No matter what we do, society seems to judge us in some way, especially as mums.


Whether it’s how we feed our babies or how we choose to punish our little ones, people are always ready to give their opinions on our decisions.


And even if we tell ourselves to ignore the small-mindedness of others, some harsh words get to us because some part of us cares what other people think.


But when does this fixation on self-image begin?


A new study carried out by Emory University has proved that this social anxiety can start as early as two-years-old.



Dr. Sarah Botto, one of the study’s authors, said: “We’ve shown that by the age of 24 months, children are not only aware that other people may be evaluating them, but that they will alter their behaviour to seek a positive response.”


Researchers observed the behaviours of 144 children between the ages of 14 and 24 months in reaction to a robot toy and published their findings in Developmental Psychology.
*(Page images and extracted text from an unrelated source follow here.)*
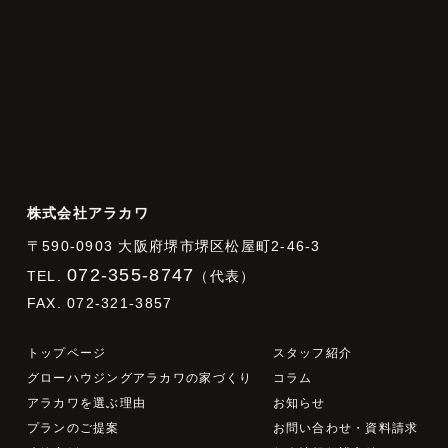
株式会社アラカワ
〒590-0903 大阪府堺市堺区松屋町2-46-3
072-355-8747
TEL.
（代表）
FAX. 072-321-3857
トップページ
スタッフ紹介
グローハウジングアラカワの家づくり
コラム
アラカワを選ぶ理由
お知らせ
プランのご提案
お問い合わせ・資料請求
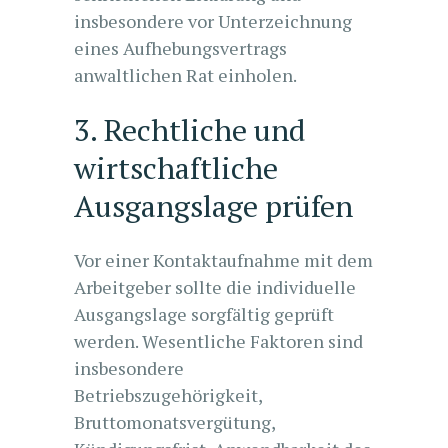
insbesondere vor Unterzeichnung
eines Aufhebungsvertrags
anwaltlichen Rat einholen.
3. Rechtliche und
wirtschaftliche
Ausgangslage prüfen
Vor einer Kontaktaufnahme mit dem
Arbeitgeber sollte die individuelle
Ausgangslage sorgfältig geprüft
werden. Wesentliche Faktoren sind
insbesondere
Betriebszugehörigkeit,
Bruttomonatsvergütung,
The robot could be operated by remote control. After instructing the child on how to work the toy, researchers either watched the child play or ignored them, pretending to read a magazine.
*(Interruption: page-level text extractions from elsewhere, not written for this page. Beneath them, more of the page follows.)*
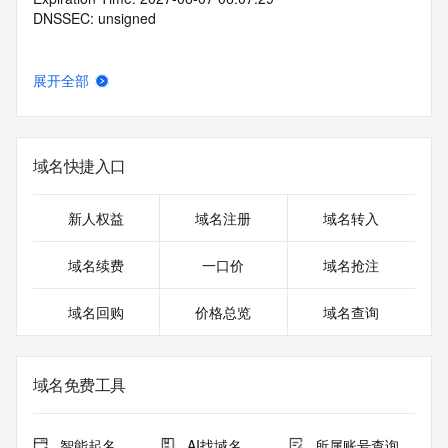
DNSSEC: unsigned
展开全部
域名快捷入口
新人权益
域名注册
域名转入
域名续费
一口价
域名抢注
域名回购
价格总览
域名查询
域名免费工具
智能起名
AI找域名
所属账号查询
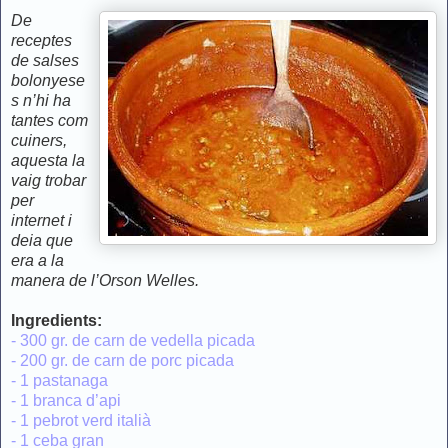
De
receptes
de salses
bolonyese
s n’hi ha
tantes com
cuiners,
aquesta la
vaig trobar
per
internet i
deia que
era a la
manera de l’Orson Welles.
Ingredients:
- 300 gr. de carn de vedella picada
- 200 gr. de carn de porc picada
- 1 pastanaga
- 1 branca d’api
- 1 pebrot verd italià
- 1 ceba gran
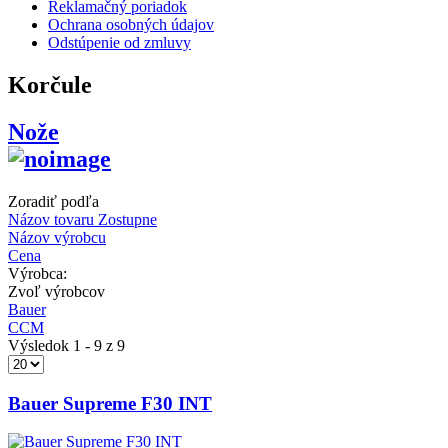
Reklamačný poriadok
Ochrana osobných údajov
Odstúpenie od zmluvy
Korčule
Nože
Zoradiť podľa
Názov tovaru Zostupne
Názov výrobcu
Cena
Výrobca:
Zvoľ výrobcov
Bauer
CCM
Výsledok 1 - 9 z 9
Bauer Supreme F30 INT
The children who were being watched exhibited more apprehension when trying out different buttons.


In a second experiment, researchers presented children with two remotes: one described with positive expressions (“Wow! Isn’t that great?”) and the other with negative phrases (“Uh-oh! Oops, oh no!”).


A majority of the children would play with the positive remote when being watched and would pick up the negative remote when they were not being observed.



Further experimentation confirmed this pattern of self-awareness when under adult scrutiny.


Researchers were surprised at the young kid’s sensitivity to others and their reactions.


“It reinforces the idea that children are usually smarter than we think,” Dr. Botto stated.


This is an important insight for us mums who may be giving our bold toddler the benefit of the doubt when he acts out.


Children as young as two-years-old can determine what behaviour is appropriate and what is against the rules.